I am an Australian citizen. I did surrender my Indian Passport and i have been issued a OCI card. My wife is a *Bangladeshi* national and she is a permanent resident in Australia. We have been blessed with a child recently.

*Does my new born baby eligible for OCI card?*

Thank you so much for you valuable advise


----------



## oz_prrules (Jul 15, 2013)

any one?


----------



## rameshkd (Aug 26, 2011)

oz_prrules said:


> I am an Australian citizen. I did surrender my Indian Passport and i have been issued a OCI card. My wife is a *Bangladeshi* national and she is a permanent resident in Australia.
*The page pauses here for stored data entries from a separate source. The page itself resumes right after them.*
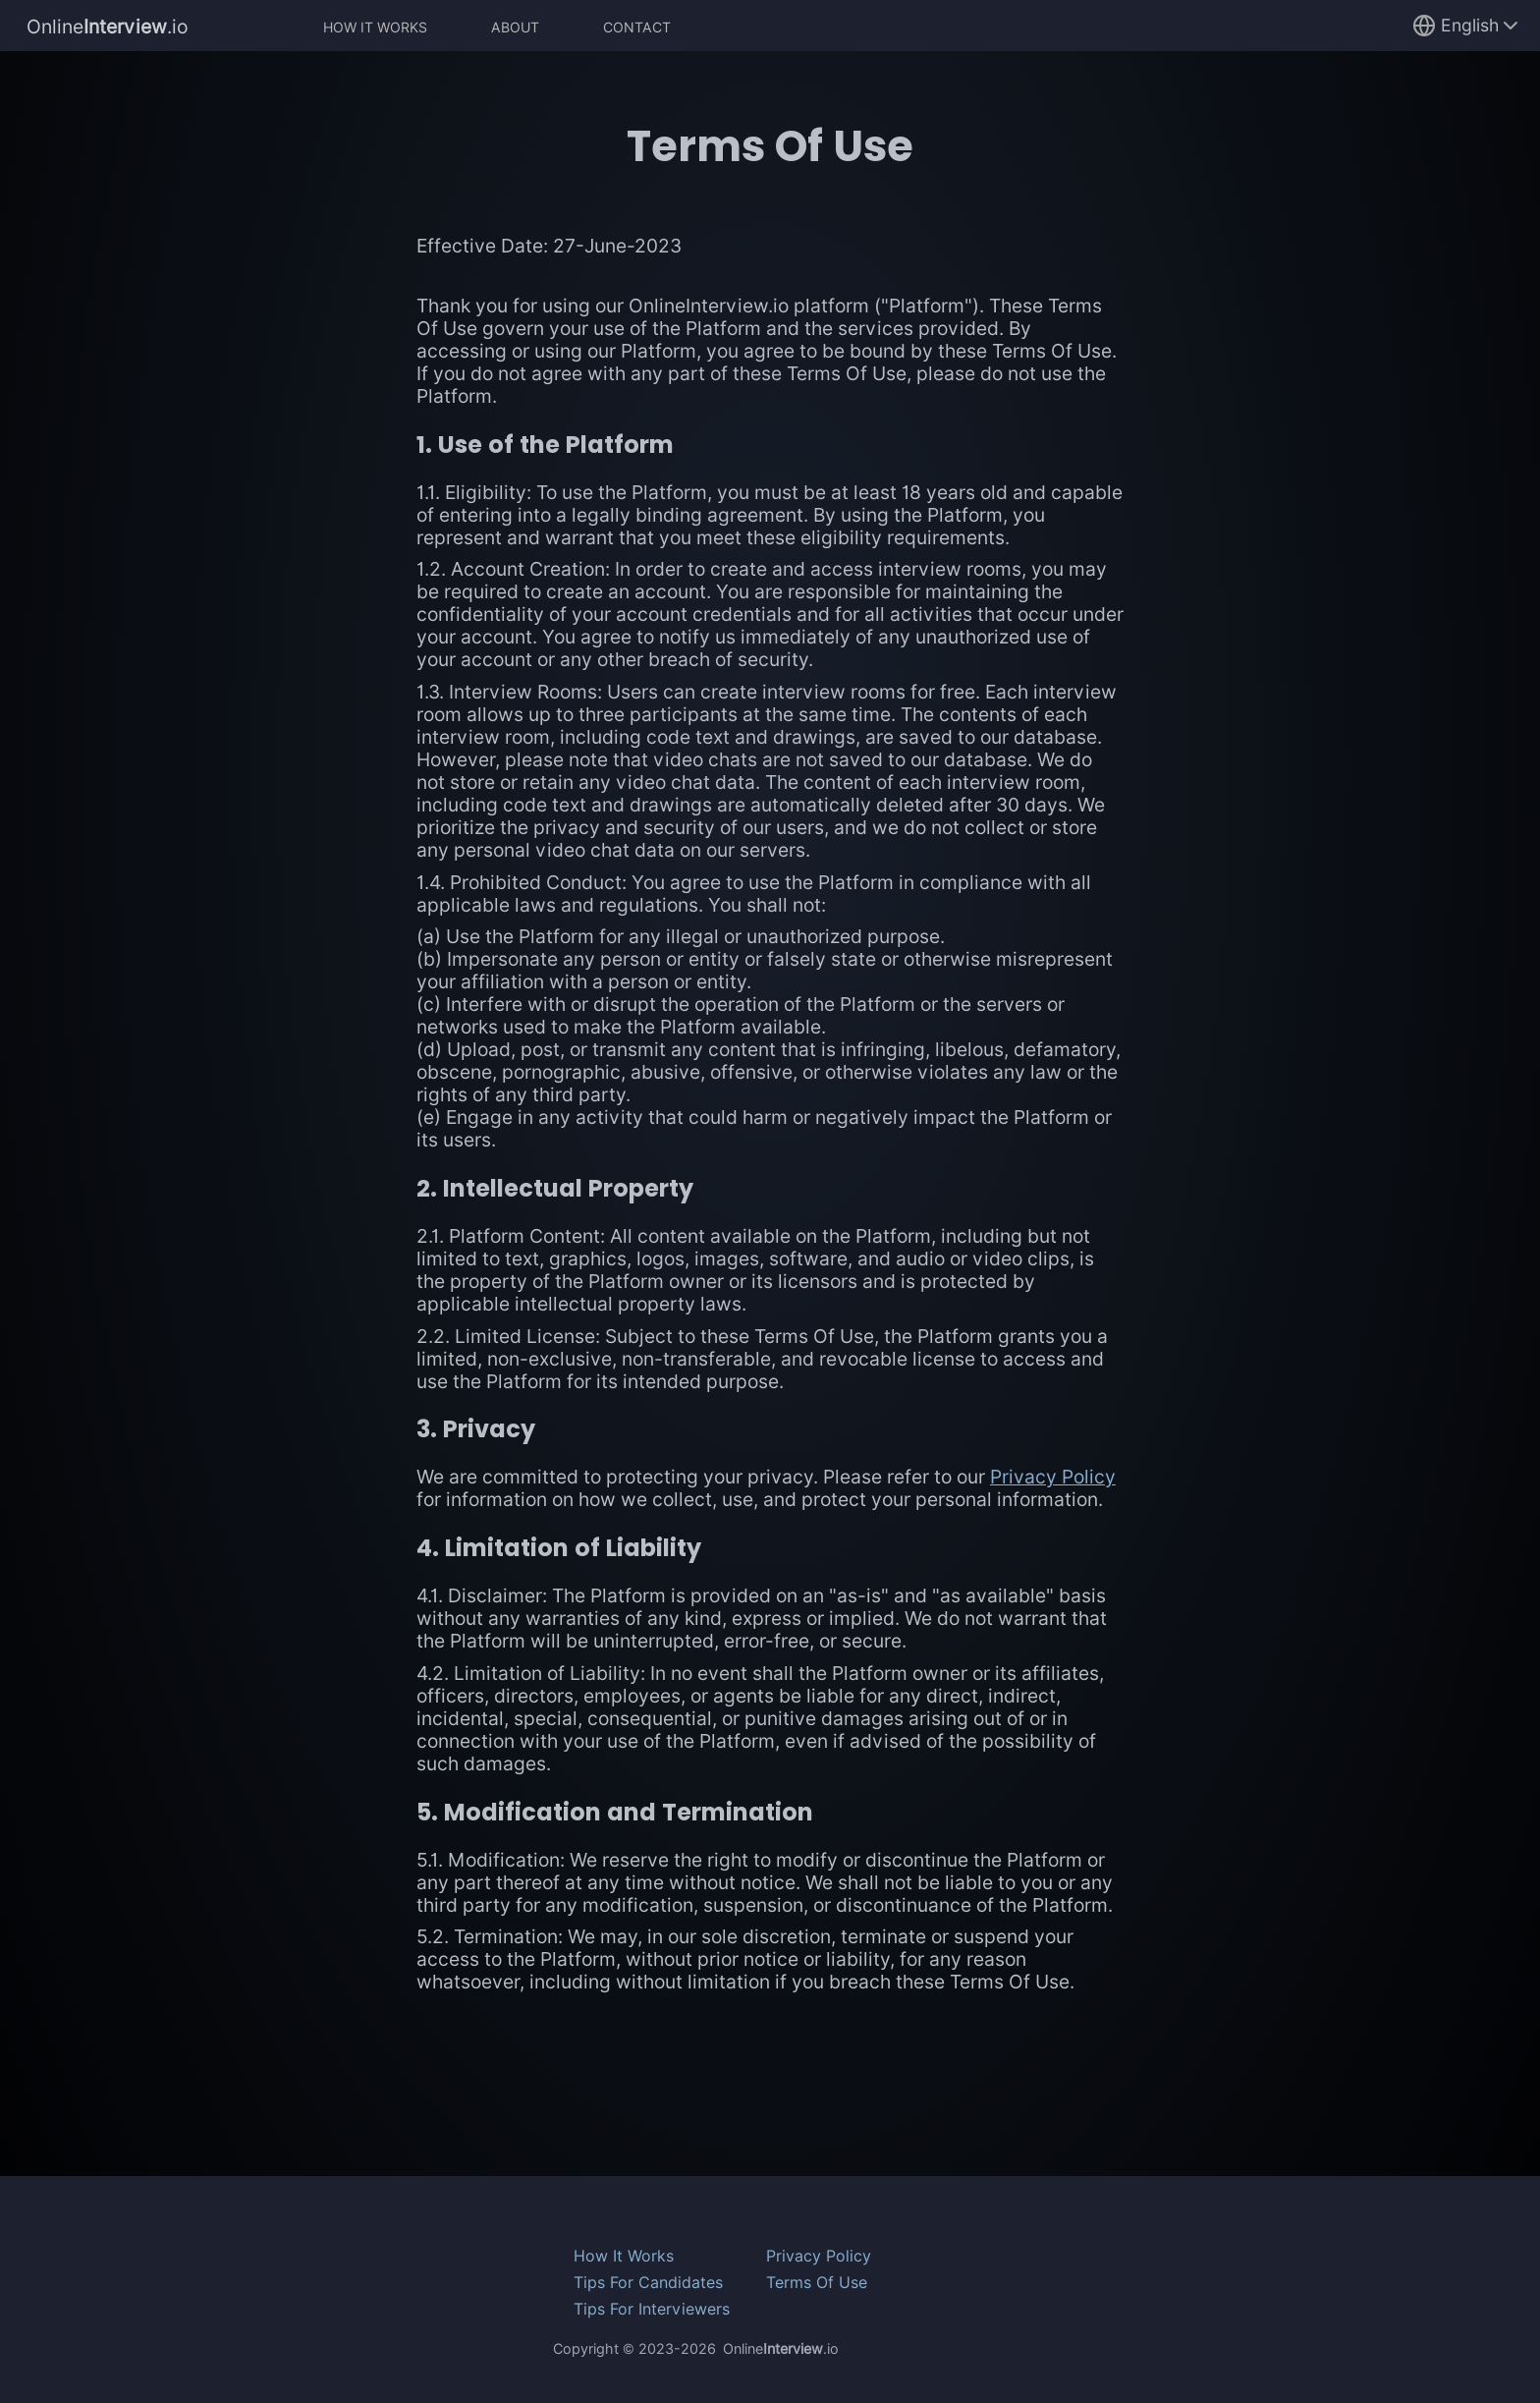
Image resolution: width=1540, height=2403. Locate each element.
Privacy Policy (1053, 1477)
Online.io (108, 25)
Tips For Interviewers (652, 2309)
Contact (637, 27)
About (515, 27)
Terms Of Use (816, 2282)
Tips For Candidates (648, 2282)
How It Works (375, 27)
We have been blessed with a child recently.
> 
> *Does my new born baby eligible for OCI card?*
> 
> Thank you so much for you valuable advise


I don't know much about this topic but I think you'll find some useful information *here*


----------



## sas119 (Mar 2, 2014)

Hi oz_prrules,

From the link provided by rameshkd above, it looks difficult for your child to get OCI card due to the below mentioned on the site provided your wife is\was a Bangladeshi national. Why do you intend to bring your child to India though ?

OCI card should not be granted to minor children whose one parent is eligible for OCI card, if the other parent is or was ever a Pakistani or Bangladesh national.


----------



## _shel (Mar 2, 2014)

sas119 said:


> Hi oz_prrules,
> 
> From the link provided by rameshkd above, it looks difficult for your child to get OCI card due to the below mentioned on the site provided your wife is\was a Bangladeshi national. Why do you intend to bring your child to India though ?
> 
> OCI card should not be granted to minor children whose one parent is eligible for OCI card, if the other parent is or was ever a Pakistani or Bangladesh national.
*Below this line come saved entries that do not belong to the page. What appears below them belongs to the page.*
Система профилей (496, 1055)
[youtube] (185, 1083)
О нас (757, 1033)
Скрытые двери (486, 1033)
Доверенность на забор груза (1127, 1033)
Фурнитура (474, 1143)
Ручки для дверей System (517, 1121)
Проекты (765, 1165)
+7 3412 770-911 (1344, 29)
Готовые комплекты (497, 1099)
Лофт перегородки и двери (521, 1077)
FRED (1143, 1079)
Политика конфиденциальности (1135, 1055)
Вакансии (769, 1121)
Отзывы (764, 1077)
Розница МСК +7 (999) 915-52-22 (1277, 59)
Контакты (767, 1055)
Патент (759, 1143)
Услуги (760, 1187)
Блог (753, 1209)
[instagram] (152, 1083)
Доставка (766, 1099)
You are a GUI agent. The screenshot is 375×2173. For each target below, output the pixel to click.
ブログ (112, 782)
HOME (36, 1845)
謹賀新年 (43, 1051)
 Why would that be? That is very discriminatory against the child.


----------



## rameshkd (Aug 26, 2011)

Found more info
https://www.indianembassy.org/pages.php?id=20

5.Are Minor children eligible for OCI Card?
Minor children whose both parents are citizens of India or one of the parents is a citizen of India are eligible for OCI Card.


----------



## _shel (Mar 2, 2014)

_ 6 .Is an applicant who had held nationality of Pakistan or Bangladesh, eligible for OCI?
No, If the applicant has ever been a citizen of Pakistan or Bangladesh, he / she will not be eligible for OCI_.
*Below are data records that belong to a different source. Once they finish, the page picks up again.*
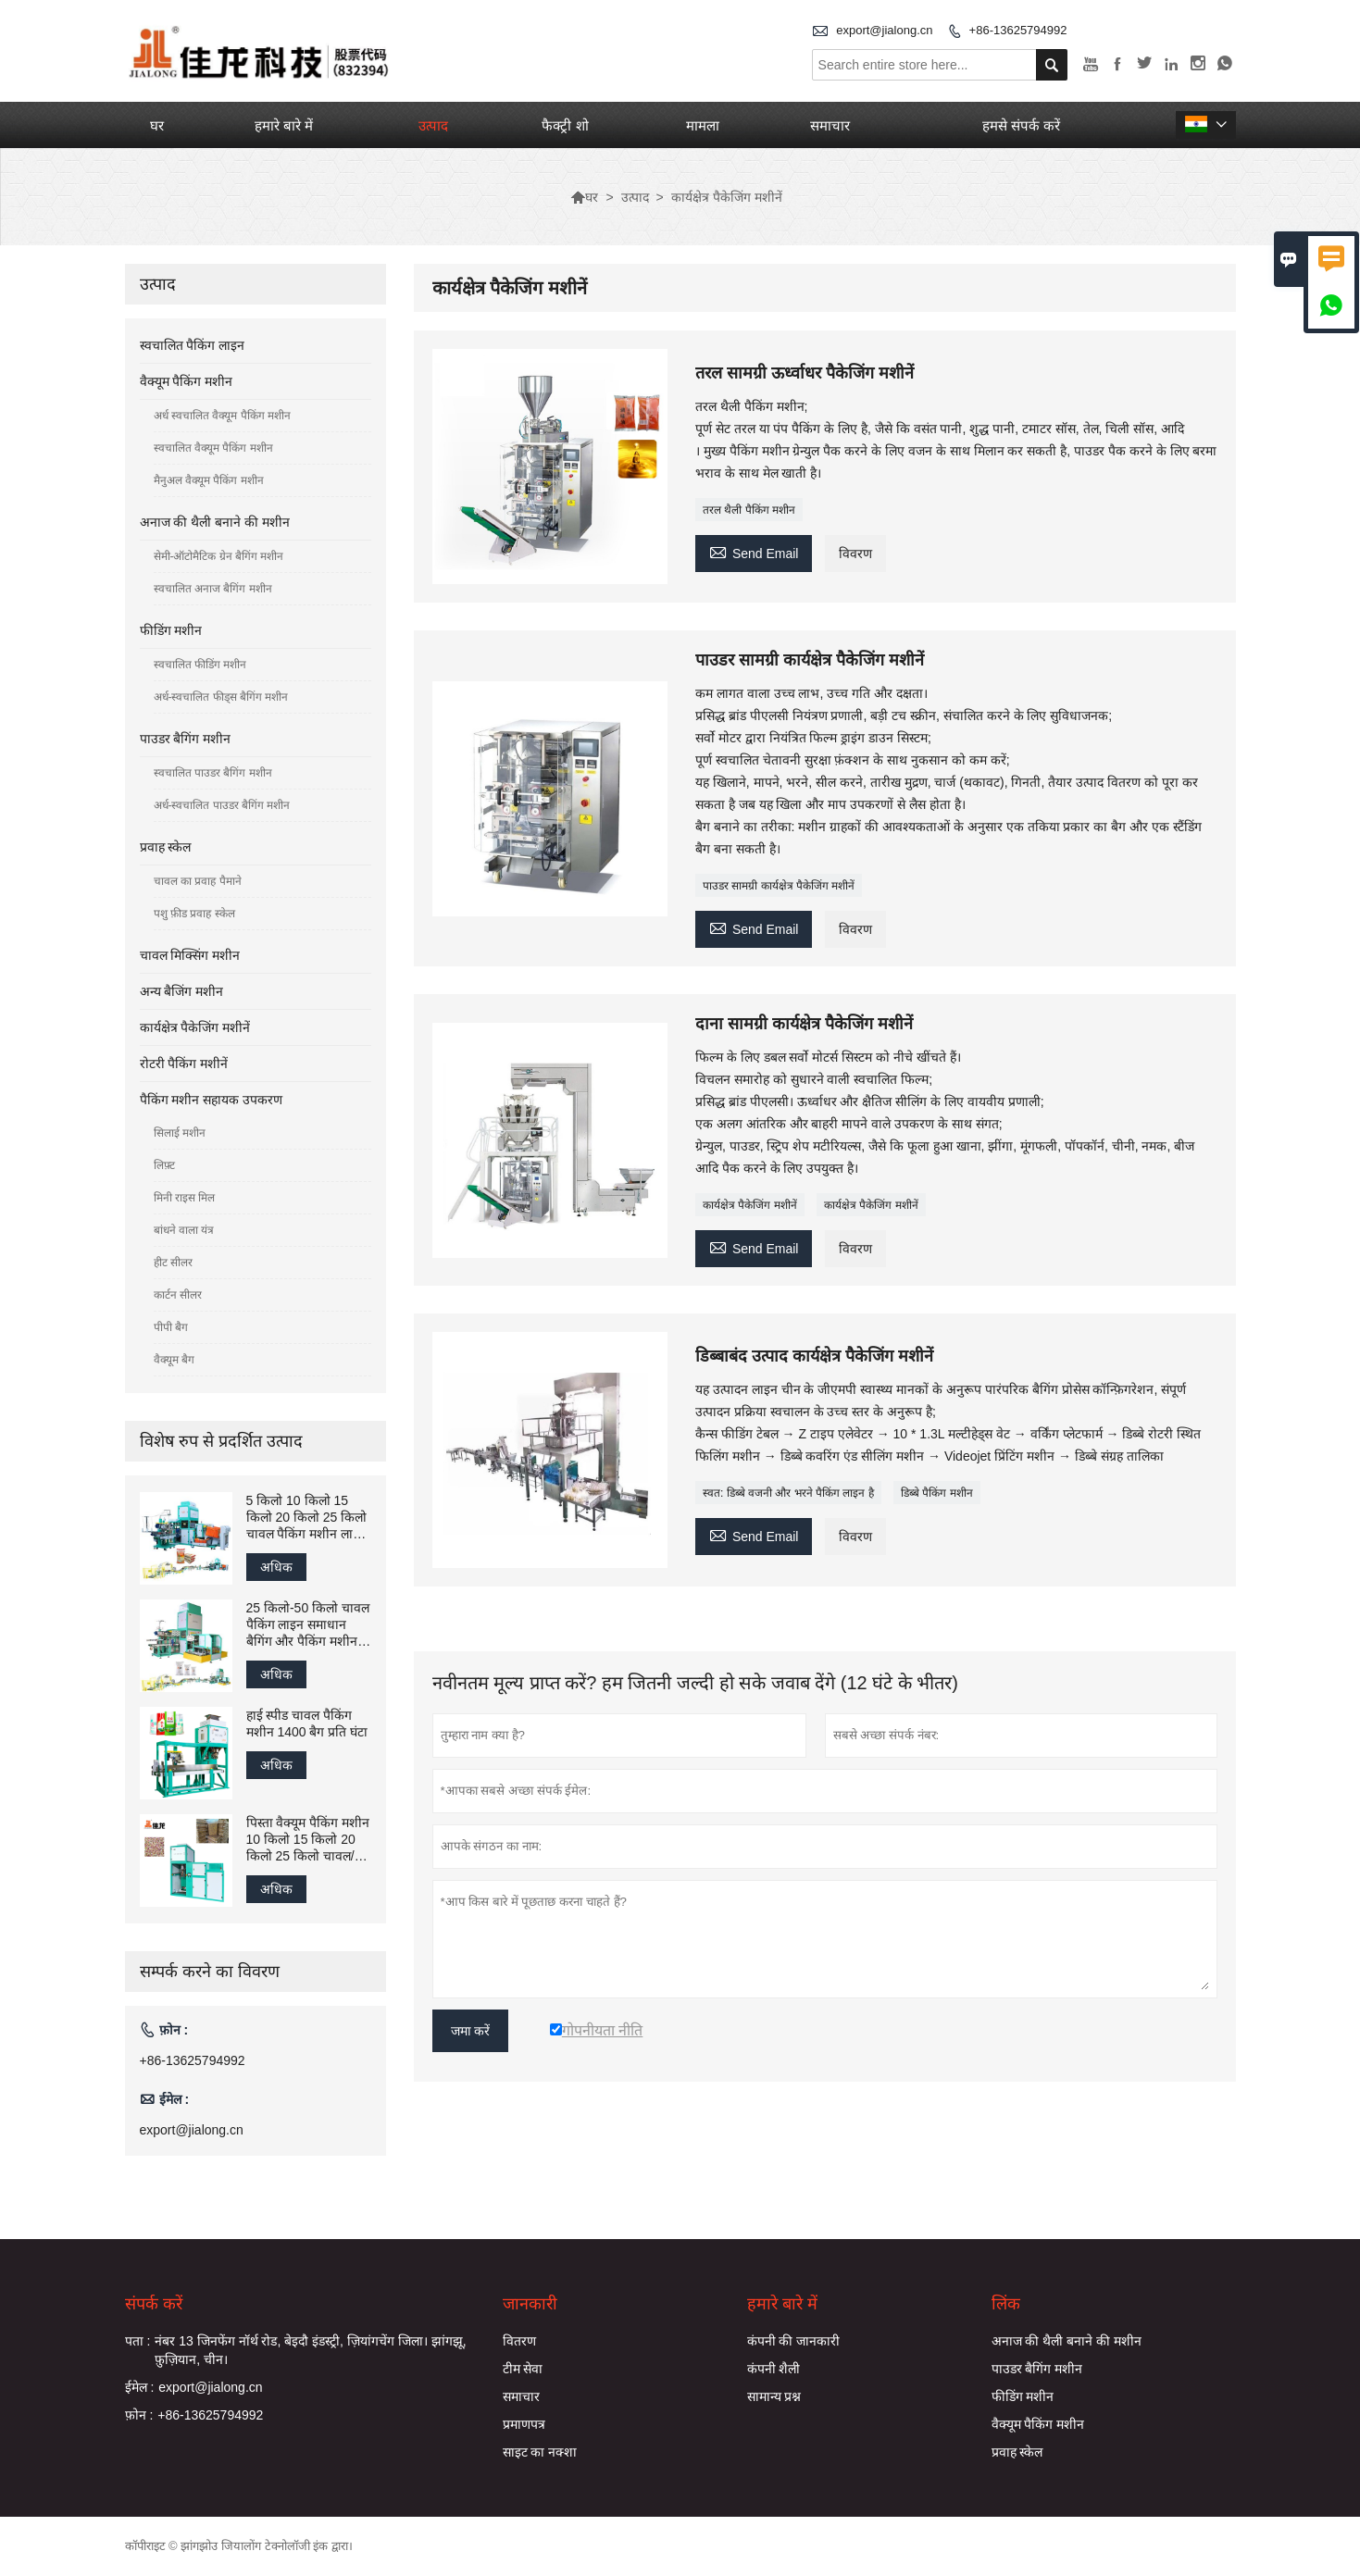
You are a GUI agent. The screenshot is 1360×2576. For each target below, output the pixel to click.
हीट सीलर (173, 1262)
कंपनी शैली (774, 2368)
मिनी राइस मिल (185, 1197)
But is the child a citizen of Bangladesh? No idea if Bangladesh gives automatic citizenship to children of citizens born overseas?


----------



## tara.jatt (May 15, 2012)

i believe this is not true. This condition comes into picture if the applicant is a citizen of those countries. 


sas119 said:


> OCI card should not be granted to minor children whose one parent is eligible for OCI card, if the other parent is or was ever a Pakistani or Bangladesh national.



There is a whole history behind this. It may sound discrimination, but government might have considered it as a big internal security risk. just my thoughts, do not have the actual reason why it is like that. 


_shel said:


> Why would that be? That is very discriminatory against the child.


----------



## tara.jatt (May 15, 2012)

From Bangladeshi nationality law - Wikipedia, the free encyclopedia wiki page: 

_Bangladeshi citizenship is provided primarily jus sanguinis, or through bloodline, irrespectively of the place or legitimacy of the birth_



_shel said:


> _ No idea if Bangladesh gives automatic citizenship to children of citizens born overseas?_


----------



## Mopeng (Aug 24, 2014)

oz_prrules said:


> I am an Australian citizen. I did surrender my Indian Passport and i have been issued a OCI card. My wife is a *Bangladeshi* national and she is a permanent resident in Australia. We have been blessed with a child recently.
> 
> *Does my new born baby eligible for OCI card?*
> 
> Thank you so much for you valuable advise


If your baby is born in Australia, and at least one parent is an Australian permanent visa holder or Australian citizen, your baby is an Australian citizen by birth. 

As you are aware the Constitution of India does not allow holding Indian citizenship and citizenship of a foreign country simultaneously.

May I recommend that you contact the High Commission of India in Australia with your query. Good luck.


----------



## KathyC (May 5, 2015)

Dear, Sorry to say but you will have to admit this that you can not get this OCI card for your child because of Bangladesh.

Yes, this is true there is history behind this and Indian Govt. can not take the risk of allowing any Bangladesi or Pakistani due to security.

It may be possible that this rule may be changed in future, but when, nobody knows.


----------